Since the soil's moisture level is partly responsible for its in-place density, the gauge also contains a neutron moisture gauge consisting of an americium/beryllium high-energy neutron source and a thermal neutron detector. The high-energy neutrons are slowed when they collide with hydrogen atoms, and the detector then counts the "slowed" neutrons. This count is proportional to the soil's water content, since the hydrogen in this water (H_{2}O) is responsible for almost all the hydrogen found in most soils. The gauge calculates the moisture content, subtracts it from the soil's in-place (wet) density, and reports the soil's dry density.

===Density of liquids in pipes===
Nuclear density gauges can also be used to measure the density of a liquid in a pipe. If a source is mounted on one side of a pipe and a detector on the other, the amount of radiation seen at the detector is dependent upon the shielding provided by the liquid in the pipe.
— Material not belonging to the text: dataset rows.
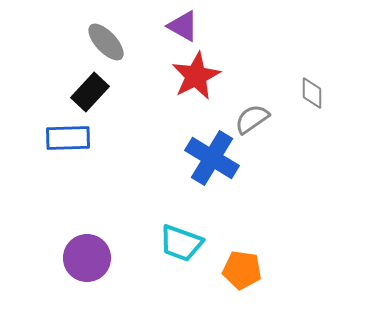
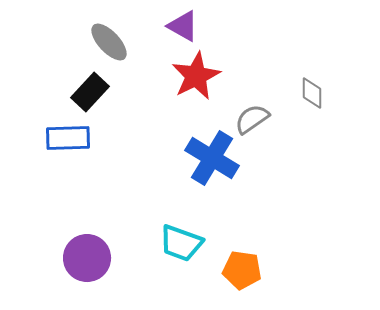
gray ellipse: moved 3 px right
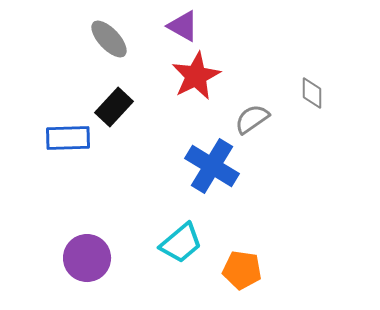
gray ellipse: moved 3 px up
black rectangle: moved 24 px right, 15 px down
blue cross: moved 8 px down
cyan trapezoid: rotated 60 degrees counterclockwise
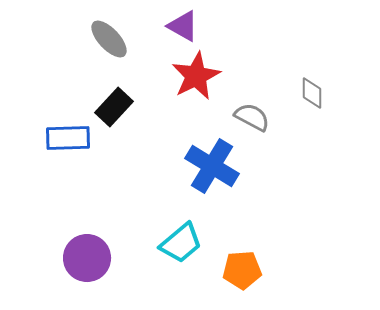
gray semicircle: moved 2 px up; rotated 63 degrees clockwise
orange pentagon: rotated 12 degrees counterclockwise
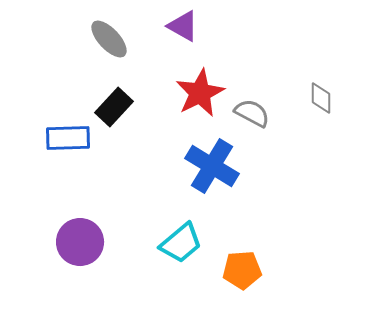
red star: moved 4 px right, 17 px down
gray diamond: moved 9 px right, 5 px down
gray semicircle: moved 4 px up
purple circle: moved 7 px left, 16 px up
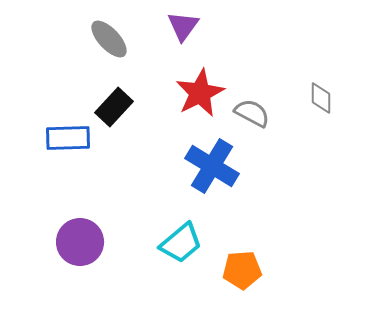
purple triangle: rotated 36 degrees clockwise
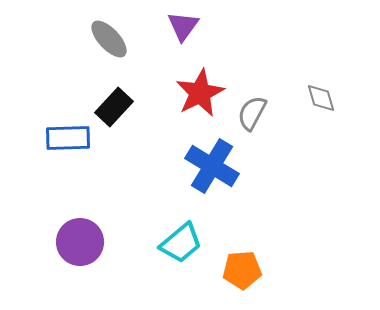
gray diamond: rotated 16 degrees counterclockwise
gray semicircle: rotated 90 degrees counterclockwise
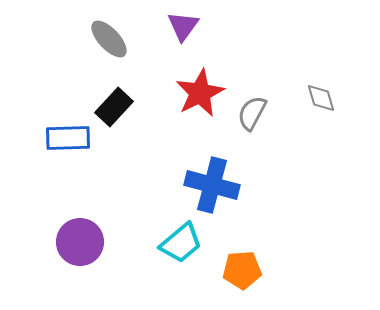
blue cross: moved 19 px down; rotated 16 degrees counterclockwise
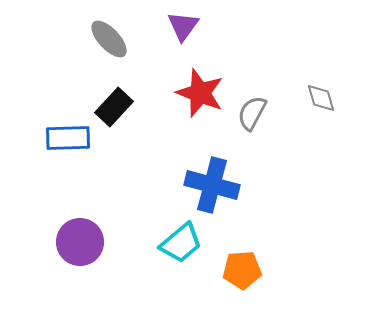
red star: rotated 24 degrees counterclockwise
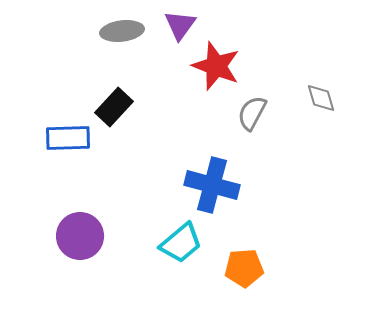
purple triangle: moved 3 px left, 1 px up
gray ellipse: moved 13 px right, 8 px up; rotated 54 degrees counterclockwise
red star: moved 16 px right, 27 px up
purple circle: moved 6 px up
orange pentagon: moved 2 px right, 2 px up
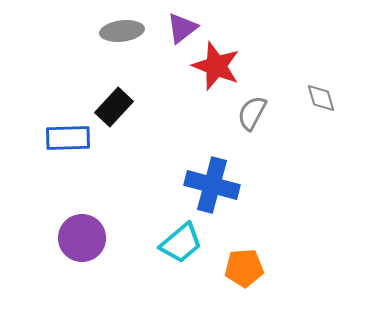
purple triangle: moved 2 px right, 3 px down; rotated 16 degrees clockwise
purple circle: moved 2 px right, 2 px down
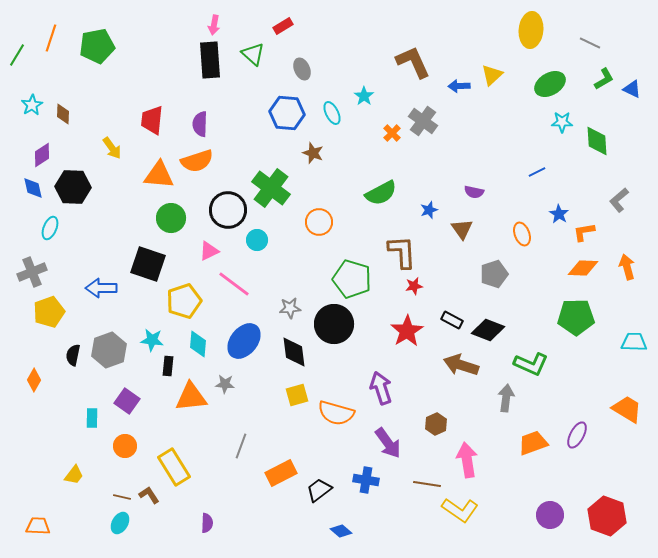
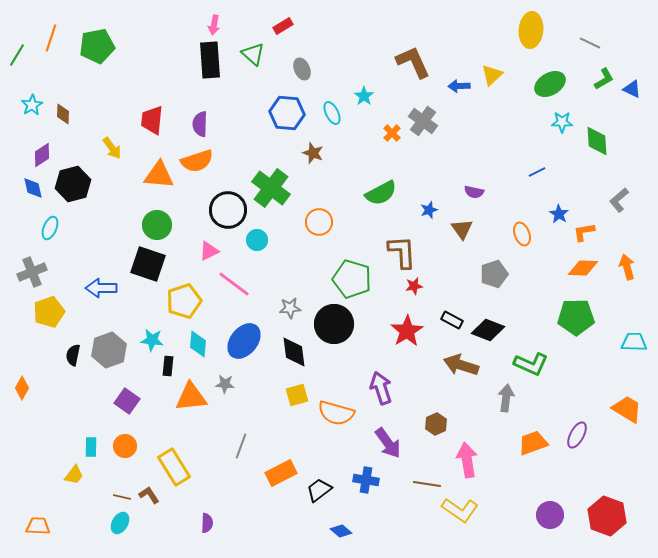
black hexagon at (73, 187): moved 3 px up; rotated 16 degrees counterclockwise
green circle at (171, 218): moved 14 px left, 7 px down
orange diamond at (34, 380): moved 12 px left, 8 px down
cyan rectangle at (92, 418): moved 1 px left, 29 px down
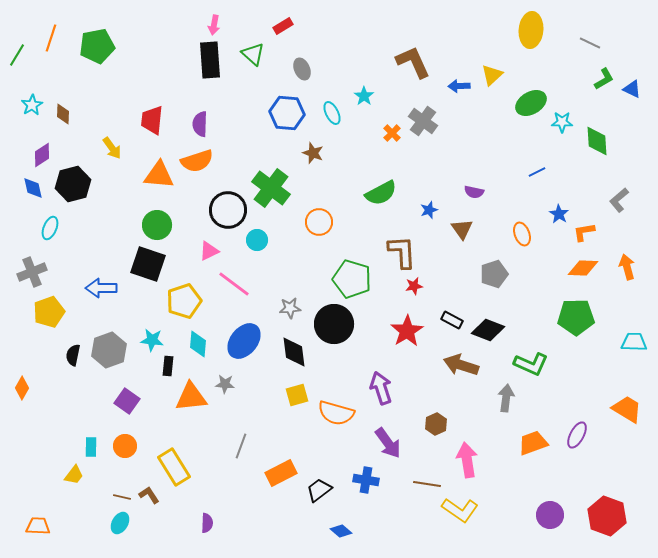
green ellipse at (550, 84): moved 19 px left, 19 px down
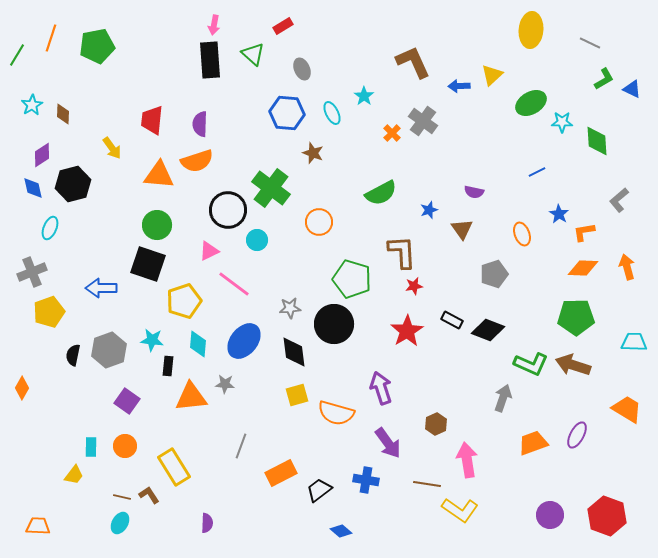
brown arrow at (461, 365): moved 112 px right
gray arrow at (506, 398): moved 3 px left; rotated 12 degrees clockwise
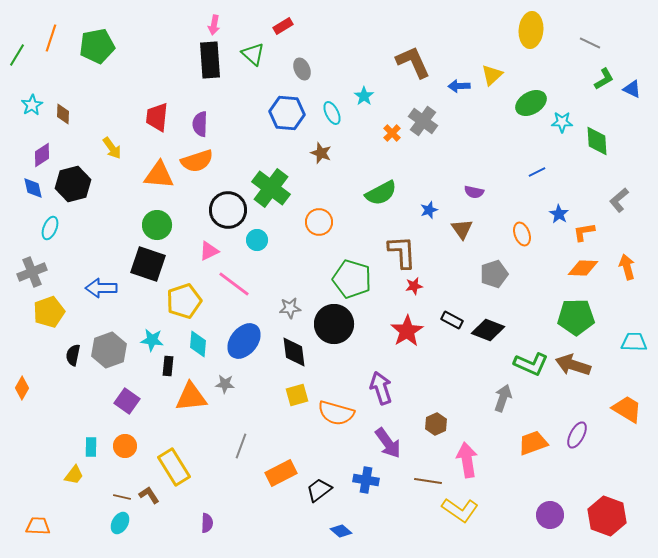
red trapezoid at (152, 120): moved 5 px right, 3 px up
brown star at (313, 153): moved 8 px right
brown line at (427, 484): moved 1 px right, 3 px up
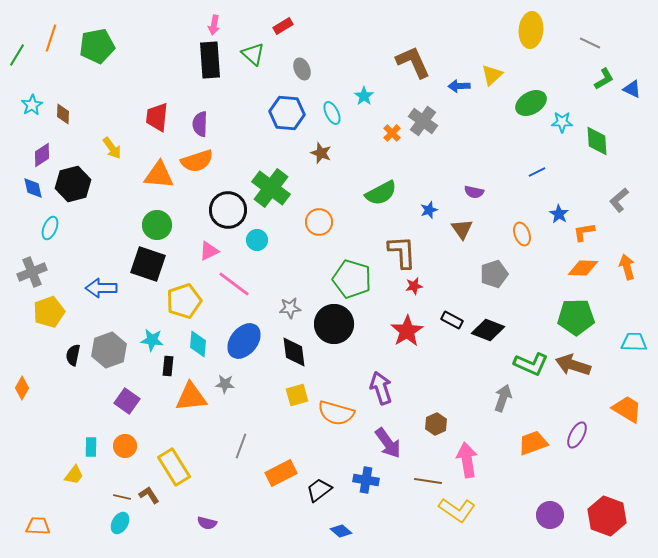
yellow L-shape at (460, 510): moved 3 px left
purple semicircle at (207, 523): rotated 102 degrees clockwise
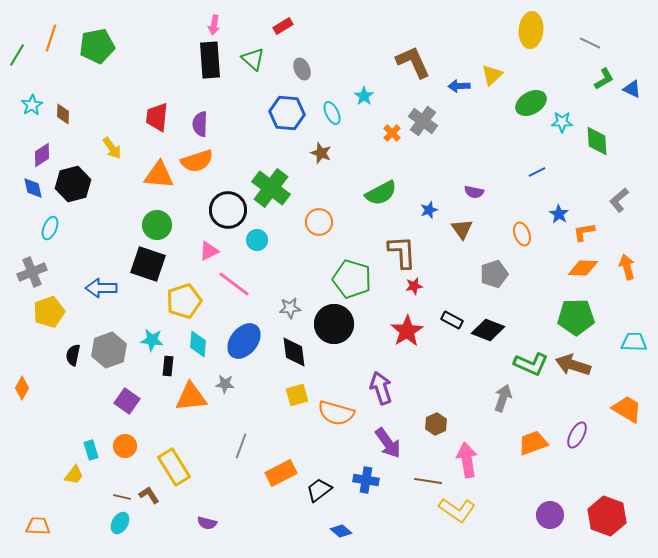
green triangle at (253, 54): moved 5 px down
cyan rectangle at (91, 447): moved 3 px down; rotated 18 degrees counterclockwise
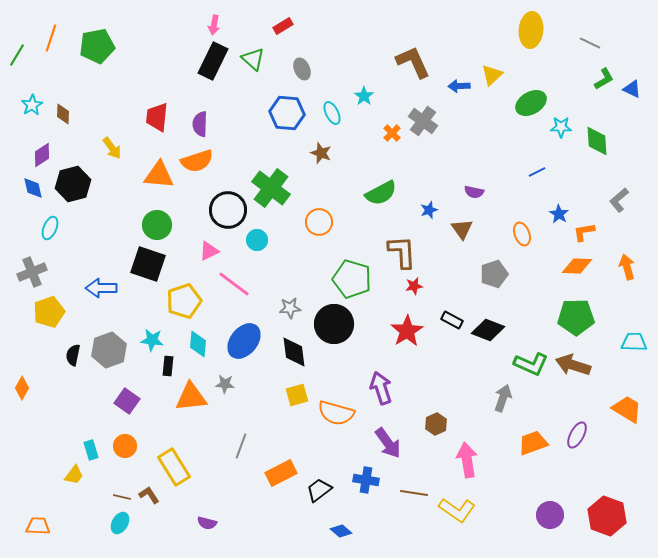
black rectangle at (210, 60): moved 3 px right, 1 px down; rotated 30 degrees clockwise
cyan star at (562, 122): moved 1 px left, 5 px down
orange diamond at (583, 268): moved 6 px left, 2 px up
brown line at (428, 481): moved 14 px left, 12 px down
Tracerco pioneered the use of radiation to measure density in the 1950s and determined that the Beer–Lambert law also applied to radiation as well as optics. Gauges are normally calibrated using gas and a liquid of known density to find the unknowns in the equation. Once it has been calibrated and as long as the source detector alignment remains constant, it is possible to calculate the density of the liquid in the pipe. One factor is the half-life of the radioactive source (30 years for ^{137}Cs), which means that the system needs to be recalibrated at regular intervals. Modern systems incorporate correction for source decay.

===Locating underground water===
Another variant is to use a strong neutron source like ^{241}americium/beryllium to produce neutron radiation and then measure the energy of returning neutron scattering. As hydrogen characteristically slows down neutrons, the sensor can calculate the density of hydrogen — and find pockets of underground water, humidity up to a depth of several meters, moisture content, or asphalt content.

===Testing separators===
Neutron sources can also be used to assess the performance of a separator (oil production) in the same way. Gas, oil, water and sand all have different concentrations of hydrogen atoms which reflect different amounts of slow neutrons. This can be used to determine the interface levels within a separator by moving a head which contains an ^{241}AmBe neutron source and a slow neutron detector up and down it.